佐竹辰吉(さたけたつきち:1895~1936)
系統:鳴子系
師匠:高橋亀三郎
弟子:
〔人物〕 明治28年(推定)栗原郡一迫町の農家に生まる。鳴子の高橋亀三郎の妻のつは鬼首の人だったが、長男武蔵が5歳のとき亡くなった。後妻に来たのが栗原郡一迫の人であったが、その縁で辰吉は明治40年13歳ころ鳴子にきて高橋亀三郎の弟子となった。小作りで体は弱かったが、腕の立つ工人であったという。松田初見も栗原郡一迫の出であったので、辰吉はその姉(あるいは妹)と結婚して、鳴子町役場の裏手に住んだ。辰吉は久しく高亀の職人をつとめ、こけしも作った。昭和11年2月10日没、行年42歳。

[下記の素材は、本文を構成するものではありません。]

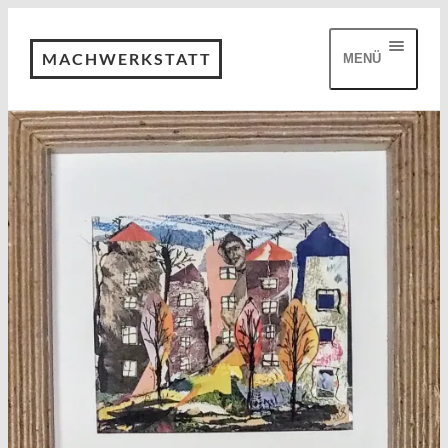
MACHWERKSTATT
MENÜ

〔作品〕 〈こけしと作者〉には7寸の辰吉名義のこけしが掲載されている。武蔵とやや筆法は異なるが、型は全く同一である。髪飾りの小さい、広い額のこけしであった。鳴子系直蔵系列で武蔵の影響が強い。
高亀の職人として長く働いており、こけしも作ったので、高橋武蔵名義の蒐集家蔵品中に佐竹辰吉の作品が時にまぎれていることがある。
下掲は昭和3年に佐竹辰吉として入手したもの、面描等は武蔵に限りなく近いが、頭部のやや縦長な形態は武蔵のものには見られない。胴模様は武蔵のものとかなり違う。特に重ね菊中央の第一筆の入れ方、及び真っ直ぐ下に引き下ろす筆法は武蔵にはない独特のものである。
下掲写真はらっここれくしょん収蔵番号348長谷川良二寄贈と記されているこけし。作者名は記されていないが高亀の工人作であることは確かであり、一応佐竹辰吉作ということで落ち着いている。この時期の高橋武蔵作に似ていて鑑定は難しいが、表情やや鋭角的で、武蔵の目じりの下がった愛嬌のある表情とは幾分異なる。鈴木鼓堂コレクション中にも同寸法で同趣の作があり、これも辰吉作とされる。
なお〈こけし辞典〉の佐竹辰吉項目に鼓堂蔵の立ち子の写真が掲載されているが、この写真のこけしは辰吉というよりむしろ武蔵ではないかと思われる。